# Importing Libraries

In [17]:
import pandas as pd
import numpy as np
import matplotlib.pyplot as plt
import seaborn as sns

from sklearn.pipeline import Pipeline
from sklearn.compose import ColumnTransformer
from sklearn.impute import SimpleImputer
from sklearn.preprocessing import (
    PolynomialFeatures, 
    LabelEncoder,
    StandardScaler, 
    MinMaxScaler, 
    OneHotEncoder, 
    KBinsDiscretizer
)
from sklearn.linear_model import (
    LinearRegression, 
    LogisticRegression,
    Ridge, 
    Lasso,
    ElasticNet
)
from sklearn.tree import (
    DecisionTreeRegressor,
    DecisionTreeClassifier
)
from sklearn.ensemble import (
    RandomForestRegressor,
    RandomForestClassifier,
)   
from sklearn.model_selection import (
    train_test_split,
    cross_val_predict,
    GridSearchCV,
)
from sklearn.metrics import (
    mean_absolute_percentage_error,
    mean_absolute_error, 
    mean_squared_error, 
    r2_score, 
    confusion_matrix, 
    accuracy_score, 
    classification_report,
    recall_score,
    precision_score
)

from sklearn.feature_selection import SelectFromModel

from scripts.clean_dataset import clean_dataset
from scripts.helper import currency, cal_accuracy
from scripts.model_serializer import ModelSerializer

# Importing the cleaned dataset

In [18]:
df_train = pd.read_csv('data/Train_cleaned.csv')
#df_train = pd.read_csv('data/Train_cleaned_log_transformed.csv')
#df_test  = pd.read_csv('data/Test.csv')
#df_test  = clean_dataset(df_test)

In [19]:
df_train.shape

(3917, 28)

# Target and Features

In [20]:
# Target:
y = df_train['total_cost_euro']
# Features:
#X = df_train.drop(['total_cost', 'total_cost_euro', 'total_cost_euro_log'], axis=1)
X = df_train.drop(['total_cost', 'total_cost_euro'], axis=1)

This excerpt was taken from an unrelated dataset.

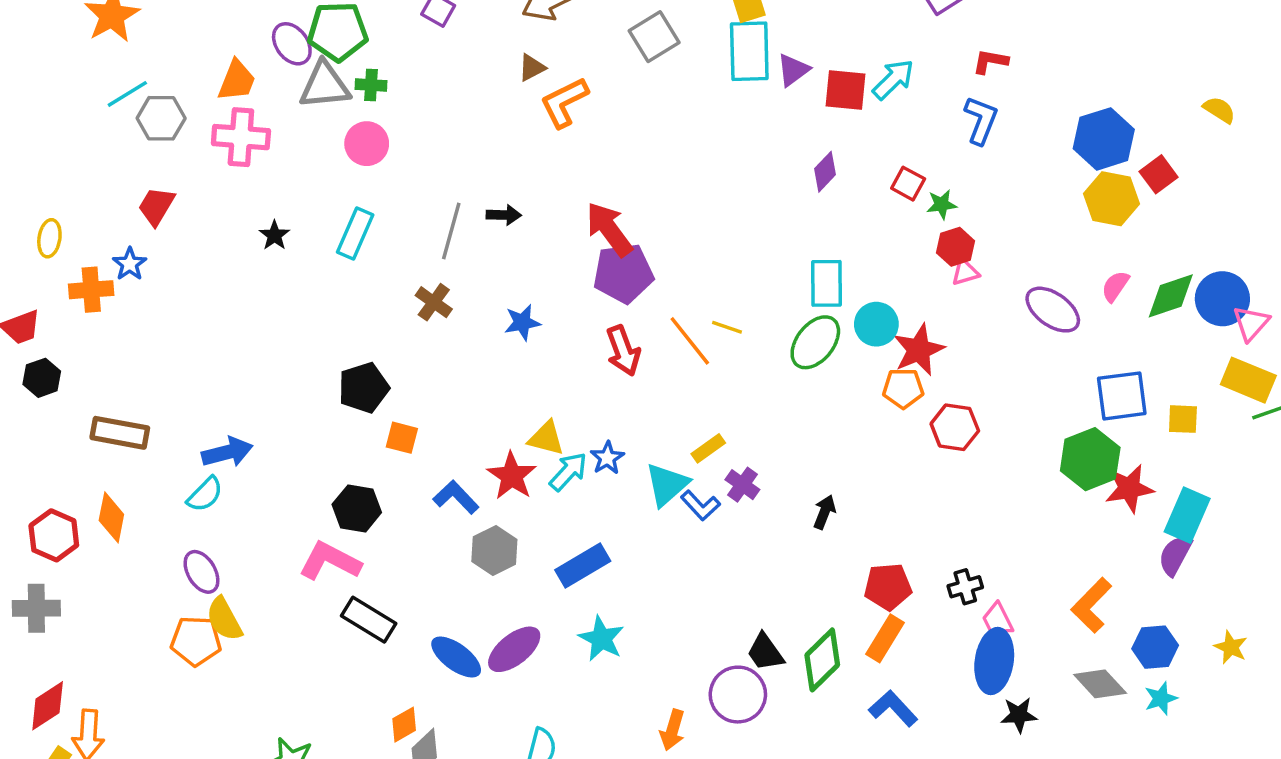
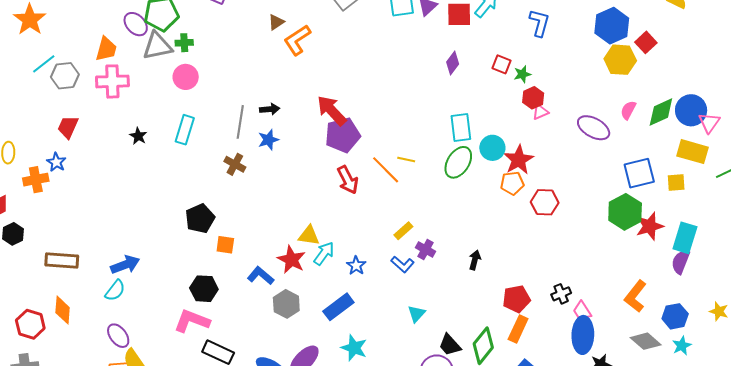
blue star: (522, 322) -> (268, 140), moved
yellow rectangle: (1248, 380) -> (692, 152), moved
blue star: (607, 458) -> (356, 266), moved
cyan triangle: (667, 485) -> (416, 314), moved, size x0.7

## Seperate numerical and categorical features

In [21]:
num_features = list(X.select_dtypes(include=['number']).columns)
cat_features = list(X.select_dtypes(exclude=['number']).columns)

In [22]:
cat_features = list(set(cat_features) - set(['single_male', 'single_female', 'info_source', 'most_impressing', 'payment_mode']))
num_features = ['total_travelers', 'night_mainland', 'night_zanzibar']

In [23]:
#num_features = ['total_travelers', 'night_total', 'total_female']
#cat_features = ['country', 'age_group', 'travel_with', 'main_activity', 'tour_arrangement', 'purpose']

In [24]:
cat_features, num_features

(['first_trip_tz',
  'age_group',
  'package_transport_tz',
  'tour_arrangement',
  'package_insurance',
  'package_guided_tour',
  'travel_with',
  'package_accomodation',
  'package_transport_int',
  'country',
  'package_food',
  'package_sightseeing',
  'main_activity',
  'purpose'],
 ['total_travelers', 'night_mainland', 'night_zanzibar'])

# Splitting the dataset

In [25]:
X_train, X_test, y_train, y_test = train_test_split(X, y, test_size=.2)#, stratify=y)#, random_state=47)

# Create a pipeline

## Building the pipeline

In [64]:
num_transformer = Pipeline(steps=[
    ('imputer', SimpleImputer(strategy='most_frequent')),
    ('scaler',  StandardScaler()),
    ('poly',    PolynomialFeatures(degree=10))
])

cat_transformer = Pipeline(steps=[
    ('imputer', SimpleImputer(strategy='most_frequent')),
    ('encoder', OneHotEncoder(handle_unknown='ignore'))
])

# Combine transformers into a preprocessor using ColumnTransformer
preprocessor = ColumnTransformer(transformers=[
    ("num", num_transformer, num_features),
    ("cat", cat_transformer, cat_features),
])

# Create a Logistic Regression pipeline
estimator = Pipeline(steps=[
    ('preprocessor', preprocessor),
    ('feature_selection', SelectFromModel(RandomForestRegressor())),
#    ('classifier', Lasso()),
    ('classifier',   RandomForestRegressor(min_samples_leaf=5, max_depth=3)),
#    ('classifier',   RandomForestClassifier())
#    ('classifier', Ridge(alpha=0.1)),
#('classifier', DecisionTreeRegressor(max_depth=4, min_samples_leaf=1))


])


estimator.fit(X_train, y_train)

## Predicting

In [66]:
# Predict for training and test sets
y_pred_train = estimator.predict(X_train)
y_pred_test  = estimator.predict(X_test)

train_score  = estimator.score(X_train, y_train)
test_score   = estimator.score(X_test,  y_test)

print("Accuracy on train set:", round(train_score, 2))
print("Accuracy on test set:",  round(test_score, 2))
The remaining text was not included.